Downloading and installing DB-based resources is specified here.

How to Run BIUTEE

Defining Environment Variables

Please create an environment variable called DATA and set it to the path of the data directory in the BIUTEE Environment. On UNIX system using bash shell, you could do it using the command below (your-path is the path of the data directory in the BIUTEE Environment):

export DATA="your-path"

From now on, you should see this path when you enter the following command in that terminal:

echo $DATA

You may use these external tutorials for defining environment variables in Windows and in Linux.

Running Scenarios

BIUTEE can be run via two interfaces:

  1. EOP Interface, accessing LAP and EDA. Currently this entire interface is provided via the class '''eu.excitementproject.eop.biutee.rteflow.systems.excitement.BiuteeMain''', and uses the configuration file $BIUTEE/workdir/biutee.xml.
  2. Legacy Interface, accessing proprietary classes for preprocessing, training and testing. These use the configuration file $BIUTEE/workdir/biutee_legacy.xml (which has the same content as $BIUTEE/workdir/biutee.xml, only with a slightly different structure, more details here).

BIUTEE can be run on these kinds of input:

  1. RTE Pairs - used in RTE 1-5 main task. It is formatted as an XML file, consisting of a sequence of text-hypothesis pairs. This is the most kind of input, if you are not sure what to use - use this kind.
  2. RTE Sum - used in RTE 6-7. It is formatted as a folder, with topics, where each topic has documents and hypotheses. To train and test on this input, it must first be indexed (as described later in the steps table).

Running Steps

The following table describes how to run BIUTEE via command line, in different scenarios. The steps are presented in the order in which they should be run.

Note that you must follow only one specific scenario. For example, if you wish to run via the EOP interface and use RTE Pairs input, follow only the EOP+Pairs rows (and the ALL rows, which apply to all scenarios). According to this, you should be running steps: 1, 3, 4, 5, 10, 11.

For further details regarding running EOP in general via command line, see here.

# Scenario Step Command Notes
1 ALL Configure general system parameters Edit configuration file biutee.xml / biutee_legacy.xml
  • Parameters like number of threads and knowledge resources.

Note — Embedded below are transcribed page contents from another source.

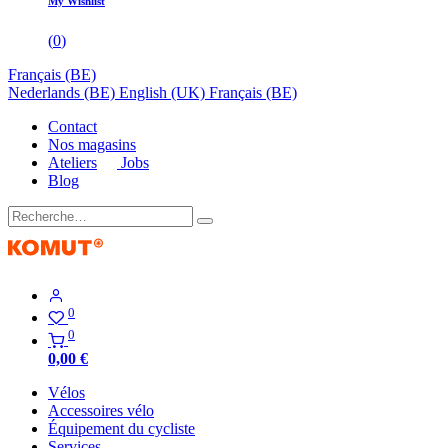
My Wishlist
(
0
)
Français (BE)
Nederlands (BE)
English (UK)
Français (BE)
Contact
Nos magasins
Ateliers
Jobs
Blog
0
0
0,00
€
Vélos
Accessoires vélo
Équipement du cycliste
Services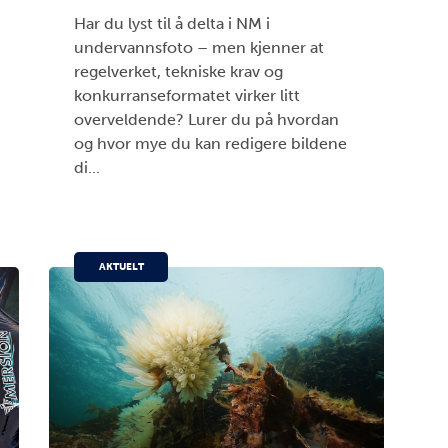
Har du lyst til å delta i NM i
undervannsfoto – men kjenner at
regelverket, tekniske krav og
konkurranseformatet virker litt
overveldende? Lurer du på hvordan
og hvor mye du kan redigere bildene
di...
AKTUELT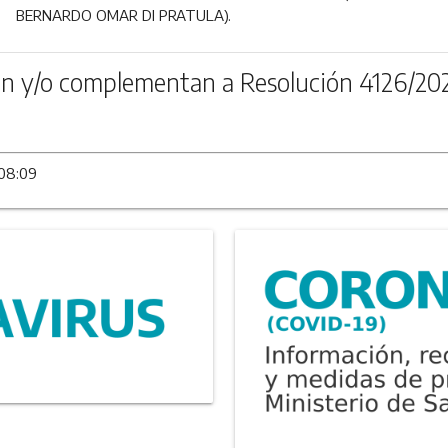
BERNARDO OMAR DI PRATULA).
n y/o complementan a Resolución 4126/20
 08:09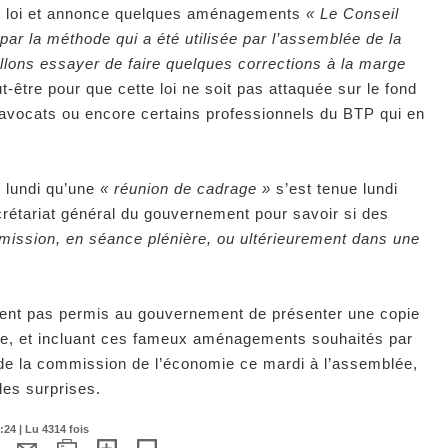
tte loi et annonce quelques aménagements
« Le Conseil
par la méthode qui a été utilisée par l’assemblée de la
llons essayer de faire quelques corrections à la marge
eut-être pour que cette loi ne soit pas attaquée sur le fond
s avocats ou encore certains professionnels du BTP qui en
e lundi qu’une
« réunion de cadrage »
s’est tenue lundi
crétariat général du gouvernement pour savoir si des
ission, en séance plénière, ou ultérieurement dans une
ement pas permis au gouvernement de présenter une copie
blée, et incluant ces fameux aménagements souhaités par
 de la commission de l’économie ce mardi à l’assemblée,
les surprises.
24 | Lu 4314 fois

More details here.
2 Legacy + Sum Perform indexing Refer to standalone version
  • To perform this step, please download BIUTEE's previous version and follow the required steps on the user guide (Section 1.7 and Section 3).
3 ALL Run EasyFirst parser server Windows: runeasyfirst.bat
Linux: runeasyfirst.sh
  • Must be run on a separate command line window from BIUTEE.
  • The server must be running at least when BIUTEE's LAP/preprocessing is running, but may be left running in other times. The same EasyFirst run may be used for multiple runs of BIUTEE.
  • You may want to shut it down when it is not required, to conserve system resources. Do it by pressing Ctrl-C.
4 ALL Configure training parameters Edit configuration file
  • Mostly set the dataset to be the devset. More details here.
5 EOP + Pairs Preprocess training data + Train
mvn -f $EOP/biutee/pom.xml exec:java
-Dexec.mainClass=
'''eu.excitementproject.eop.
biutee.rteflow.systems.
excitement.BiuteeMain'''
-Dexec.args="biutee.xml lap_train,train"
  • In order to just preprocess, instead of lap_train,train provide only lap_train.
  • Similarly, in order to just train, provide only train.
  • [1] The preprocessing output is a java-serialized file, with a name and path determined by the configuration parameter rte_pairs_preprocess/ serialization_filename.
  • [2] The training output is several java-serialized files named labeled_samplesX.ser and serialized_resultsX.ser, and some XML files named model_search_X.xml and model_predictions_X.xml.
6 Legacy + Pairs Preprocess training data
mvn -f $EOP/biutee/pom.xml exec:java
-Dexec.mainClass=
'''eu.excitementproject.eop.
biutee.rteflow.systems.
rtepairs.RTEPairsPreProcessor'''
-Dexec.args="biutee_legacy.xml train"
[1]
7 Legacy + Pairs Train
mvn -f $EOP/biutee/pom.xml exec:java
-Dexec.mainClass=
'''eu.excitementproject.eop.
biutee.rteflow.systems.rtepairs.
RTEPairsETETrainer'''
-Dexec.args="biutee_legacy.xml"
[2]
8 Legacy + Sum Preprocess training data
mvn -f $EOP/biutee/pom.xml exec:java
-Dexec.mainClass=
'''eu.excitementproject.eop.
biutee.rteflow.systems.rtesum.
preprocess.RTESumPreProcessor'''
-Dexec.args="biutee_legacy.xml"
[3] The preprocessing output is a java-serialized file, with a name and path determined by the configuration parameter rte_sum_preprocess/ serialization_filename.
9 Legacy + Sum Train
mvn -f $EOP/biutee/pom.xml exec:java
-Dexec.mainClass=
'''eu.excitementproject.eop.
biutee.rteflow.systems.
rtesum.RTESumETETrainer'''
-Dexec.args="biutee_legacy.xml"
[2]
10 ALL Configure testing parameters Edit configuration file
  • Mostly set the dataset to be the testset. More details here.
11 EOP + Pairs Preprocess testing data + Test
mvn -f $EOP/biutee/pom.xml exec:java
-Dexec.mainClass=
'''eu.excitementproject.eop.
biutee.rteflow.systems.
excitement.BiuteeMain'''
-Dexec.args="biutee.xml lap_test,test"
  • In order to just preprocess, instead of lap_test,test provide only lap_test.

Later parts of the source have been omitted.